There’s no one way to treat mental illness. While one person will only need a series of counseling sessions to treat generalized anxiety disorder, another person experiencing paranoid schizophrenia may need a number of psychiatric medications to produce a healthy outcome. Sadly, because of the prickly stigma attached to mental illness, some individuals in the African-American community choose not to take prescribed medication or to access therapy, with the attempt to forego the risks of being viewed as “crazy” by their friends and loved ones. Often, individuals try to ignore their mental health issues, self-medicate with alcohol and street drugs, and/or isolate themselves from others.

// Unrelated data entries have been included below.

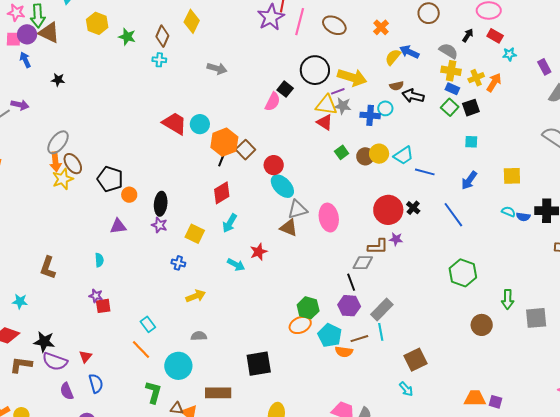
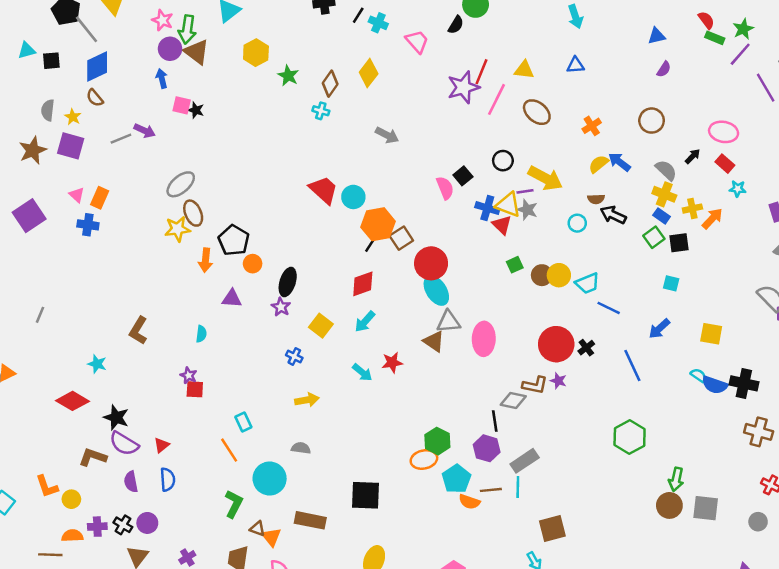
pink square: (14, 39) -> (182, 105), moved
black circle: (315, 70) -> (503, 161), size x0.6
pink semicircle: (273, 102) -> (445, 188), turned -60
blue cross: (370, 115) -> (487, 208), moved
orange arrow: (55, 162) -> (205, 260), moved
red circle: (274, 165) -> (431, 263), size x1.4
blue semicircle: (523, 217) -> (715, 385), size x1.5
brown circle: (482, 325) -> (669, 505), moved
brown L-shape: (21, 365) -> (93, 457), moved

This is why it is so important for family members and friends to be supportive, empathetic, and considerate. If you are experiencing mental illness, know that you are not alone. You do not have the devil in you, and you are not weak. You need a brain check-up and some follow-up with a licensed professional, just as you would with an ear infection or a broken arm. Get the help you deserve. Mental Health Awareness Week is October 6 – 12. To read more about mental illness, visit


  1. Deborah

    October 10, 2013 at 11:32 am

    Stigmatizing mental illness is something that is sadly done across all communities, and causes real social harm. Great article.

  2. Amazing Grace

    October 10, 2013 at 4:07 pm

    Necessary article. Need more African-American Psychologists and Psychoanalyst in the field.

  3. Duchess

    October 10, 2013 at 4:28 pm

    Good article and very informative. I have a question. You cannot force an adult to seek help if you suspect mental illness. How do you breach the subject with a love one that you suspect is suffering but able to function. How do you even approach the subject to help?

    • janice mucker

      October 21, 2013 at 4:19 am

      to the person who asked how to get help for a person who has or is suspected of having a mental illness. you can’t. I have been trying to get help for a family member since June 2013 to no avail. She has lost custody of two of her children ( family member taking care of them) and husband left and took his child. The mental medical field has failed her miserably because they let her make decisions as to whether she gets help. She is a danger to herself and others, tried to commit suicide, physically abusive to husband ( he has left her)and one of the children. As long as she is free to go about her business with no intervention, she thinks everything is okay.EX: If you ran a red light and no officer stopped you to give you a citation, wouldn’t you think you were home free. The HIPPA law needs to be challenged , if concerned, involved people want to help the person with mental illness

  4. pat 111

    October 11, 2013 at 4:10 pm

    This article really touched my heart. African-Americans with mental health challenges need to be reminded again and again that it’s not their fault. In addition, from a sociological perspective, African Americans as a whole are still grappling with mental health issues from the profound effects of slavery. Remember, families and tribes were torn apart due to slavery. It takes many generations to heal from that alone.

  5. Vernon

    October 13, 2013 at 1:47 pm

    I really appreciate this article. We recently took our son to the doctor to find out he need meds for his condition. I told him I’m proud that he was willing to go and not just that, but take them. Him being only 22 years old I know it must have been hard on him. He said it had a lot to do with me and my wife’s support. Thanks for the post.

  6. Angela L. Braden

    October 15, 2013 at 10:37 pm

    Thanks for all the wonderful comments!!!!!!! Let’s continue to share with one another!!!!!!!

  7. struckbylighting

    January 30, 2014 at 8:34 am

    The brain like any other organ in the body is subject to illness. The brain happens to express it’s illness more visibly. Let’s take the time and show the compassion to those who are visibly showing their illness!!!